Wednesday 7 October 2015

Arrive arrive-o



I know that it's a cliché, but the thing about clichés (which, in itself, is a cliché) is that they become clichés by virtue of being true. However hackneyed it may be, it is hard to deny that there is something endlessly heart-warming about people-watching in airport arrivals halls.

The thing about airport arrivals is that peoples' emotions are to the fore. Partly it must be about reuniting people who have been separated, often by great physical distances. We can hear and see people on the other side of the planet, nowadays, but that doesn’t beat the touch of somebody we hold dear.

Another factor is that, deep down, most of us fear flying, however much we may know that it is statistically safe. The inherent problem with it, as an often-essential means of transport, is that it is such an obviously unnatural experience, over which you have absolutely no control.
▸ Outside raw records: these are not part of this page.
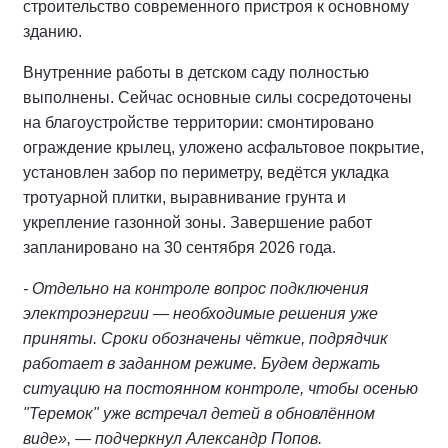
строительство современного пристроя к основному
зданию.
Внутренние работы в детском саду полностью
выполнены. Сейчас основные силы сосредоточены
на благоустройстве территории: смонтировано
ограждение крылец, уложено асфальтовое покрытие,
установлен забор по периметру, ведётся укладка
тротуарной плитки, выравнивание грунта и
укрепление газонной зоны. Завершение работ
запланировано на 30 сентября 2026 года.
- Отдельно на контроле вопрос подключения
электроэнергии — необходимые решения уже
приняты. Сроки обозначены чёткие, подрядчик
работает в заданном режиме. Будем держать
ситуацию на постоянном контроле, чтобы осенью
"Теремок" уже встречал детей в обновлённом
виде», — подчеркнул Александр Попов.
The discovery that either we, or our friends, family and loved ones have landed safely must release some pent up anxiety, which often, it seems to me, comes out in expressions of love.

Standing at the arrivals hall recently, I watched countless couples and families reuniting, and there wasn't a single grouping that didn't move me. My favourite was possibly the Spanish grandmother who was reunited with her grandson of about 18 months old. When she saw him, on emerging from the gate, her face lit up and she rushed over to the barrier where his father was holding him aloft. On reaching him, her face bright with love, she kissed her grandson again and again and again, changing from cheek to cheek, her eyes increasingly watery from tears of joy.